- [What is required]
Copy all lines in the material holding the string "芸術家等は".
——————
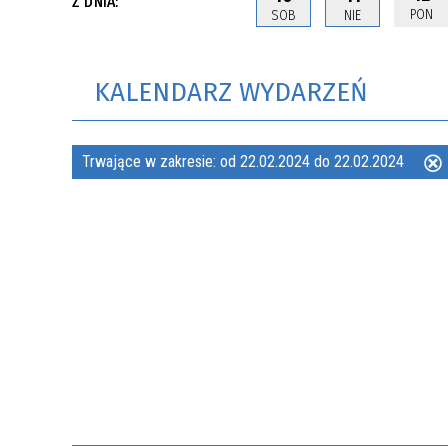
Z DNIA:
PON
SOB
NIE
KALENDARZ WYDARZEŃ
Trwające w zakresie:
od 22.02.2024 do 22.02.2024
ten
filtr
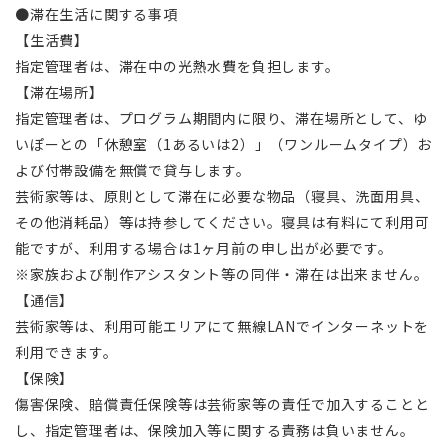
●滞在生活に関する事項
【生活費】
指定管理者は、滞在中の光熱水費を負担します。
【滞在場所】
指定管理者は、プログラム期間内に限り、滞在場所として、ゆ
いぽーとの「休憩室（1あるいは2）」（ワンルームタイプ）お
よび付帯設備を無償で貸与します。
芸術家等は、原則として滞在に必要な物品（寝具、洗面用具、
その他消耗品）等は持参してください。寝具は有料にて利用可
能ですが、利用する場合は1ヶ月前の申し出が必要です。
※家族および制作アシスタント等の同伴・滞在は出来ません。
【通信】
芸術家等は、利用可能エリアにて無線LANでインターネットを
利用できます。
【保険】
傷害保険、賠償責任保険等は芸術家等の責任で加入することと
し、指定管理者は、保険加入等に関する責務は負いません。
——————
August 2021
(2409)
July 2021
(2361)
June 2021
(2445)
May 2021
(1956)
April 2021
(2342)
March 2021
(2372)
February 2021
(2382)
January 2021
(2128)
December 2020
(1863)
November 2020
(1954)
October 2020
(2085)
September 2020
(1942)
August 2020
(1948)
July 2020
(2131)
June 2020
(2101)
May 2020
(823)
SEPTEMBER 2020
——————
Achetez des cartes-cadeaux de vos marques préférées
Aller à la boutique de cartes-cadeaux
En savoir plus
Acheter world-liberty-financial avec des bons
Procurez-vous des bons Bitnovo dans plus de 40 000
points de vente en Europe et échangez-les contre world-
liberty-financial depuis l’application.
——————
- [Reply]
芸術家等は、原則として滞在に必要な物品（寝具、洗面用具、
芸術家等は、利用可能エリアにて無線LANでインターネットを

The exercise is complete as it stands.